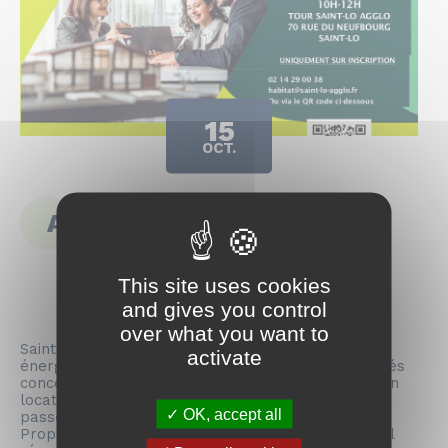
15
OCT.
Atelier Bail Rénov
This site uses cookies
and gives you control
over what you want to
Saint-Lô Agglo s’engage dans la transition
activate
énergétique et accompagne les propriétaires privés
concernés par l’interdiction progressive de mise en
location des logements les plus énergivores ; dit «
OK, accept all
passoires thermiques ».
Propriétaires bailleurs, deux ateliers gratuits « Bail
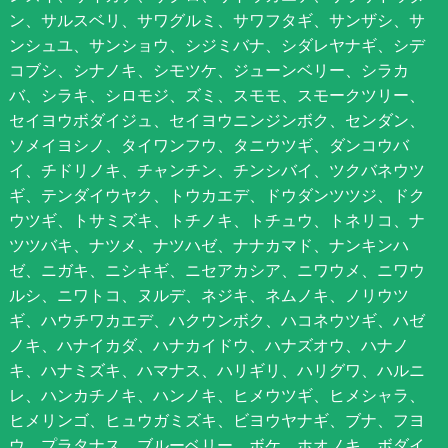
ン、サルスベリ、サワグルミ、サワフタギ、サンザシ、サ
ンシュユ、サンショウ、シジミバナ、シダレヤナギ、シデ
コブシ、シナノキ、シモツケ、ジューンベリー、シラカ
バ、シラキ、シロモジ、ズミ、スモモ、スモークツリー、
セイヨウボダイジュ、セイヨウニンジンボク、センダン、
ソメイヨシノ、タイワンフウ、タニウツギ、ダンコウバ
イ、チドリノキ、チャンチン、チンシバイ、ツクバネウツ
ギ、テンダイウヤク、トウカエデ、ドウダンツツジ、ドク
ウツギ、トサミズキ、トチノキ、トチュウ、トネリコ、ナ
ツツバキ、ナツメ、ナツハゼ、ナナカマド、ナンキンハ
ゼ、ニガキ、ニシキギ、ニセアカシア、ニワウメ、ニワウ
ルシ、ニワトコ、ヌルデ、ネジキ、ネムノキ、ノリウツ
ギ、ハウチワカエデ、ハクウンボク、ハコネウツギ、ハゼ
ノキ、ハナイカダ、ハナカイドウ、ハナズオウ、ハナノ
キ、ハナミズキ、ハマナス、ハリギリ、ハリグワ、ハルニ
レ、ハンカチノキ、ハンノキ、ヒメウツギ、ヒメシャラ、
ヒメリンゴ、ヒュウガミズキ、ビヨウヤナギ、ブナ、フヨ
ウ、プラタナス、ブルーベリー、ボケ、ホオノキ、ボダイ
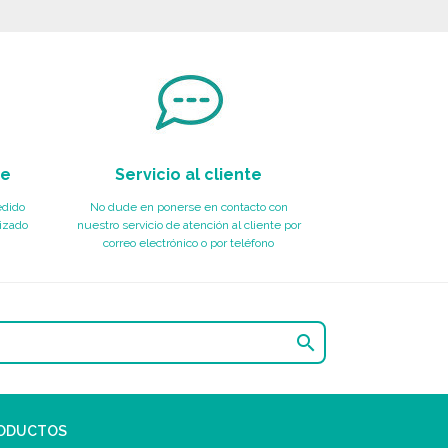
te
Servicio al cliente
edido
No dude en ponerse en contacto con
izado
nuestro servicio de atención al cliente por
correo electrónico o por teléfono

RODUCTOS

[Problem description]: All that is required is the lines from the line containing "セイヨウボダイジュ、セイヨウニンジンボク、センダン、" through the end of the records above, copied exactly, and none of the pictures.

[Worked solution]:
セイヨウボダイジュ、セイヨウニンジンボク、センダン、
ソメイヨシノ、タイワンフウ、タニウツギ、ダンコウバ
イ、チドリノキ、チャンチン、チンシバイ、ツクバネウツ
ギ、テンダイウヤク、トウカエデ、ドウダンツツジ、ドク
ウツギ、トサミズキ、トチノキ、トチュウ、トネリコ、ナ
ツツバキ、ナツメ、ナツハゼ、ナナカマド、ナンキンハ
ゼ、ニガキ、ニシキギ、ニセアカシア、ニワウメ、ニワウ
ルシ、ニワトコ、ヌルデ、ネジキ、ネムノキ、ノリウツ
ギ、ハウチワカエデ、ハクウンボク、ハコネウツギ、ハゼ
ノキ、ハナイカダ、ハナカイドウ、ハナズオウ、ハナノ
キ、ハナミズキ、ハマナス、ハリギリ、ハリグワ、ハルニ
レ、ハンカチノキ、ハンノキ、ヒメウツギ、ヒメシャラ、
ヒメリンゴ、ヒュウガミズキ、ビヨウヤナギ、ブナ、フヨ
ウ、プラタナス、ブルーベリー、ボケ、ホオノキ、ボダイ
te
Servicio al cliente
edido
No dude en ponerse en contacto con
izado
nuestro servicio de atención al cliente por
correo electrónico o por teléfono

RODUCTOS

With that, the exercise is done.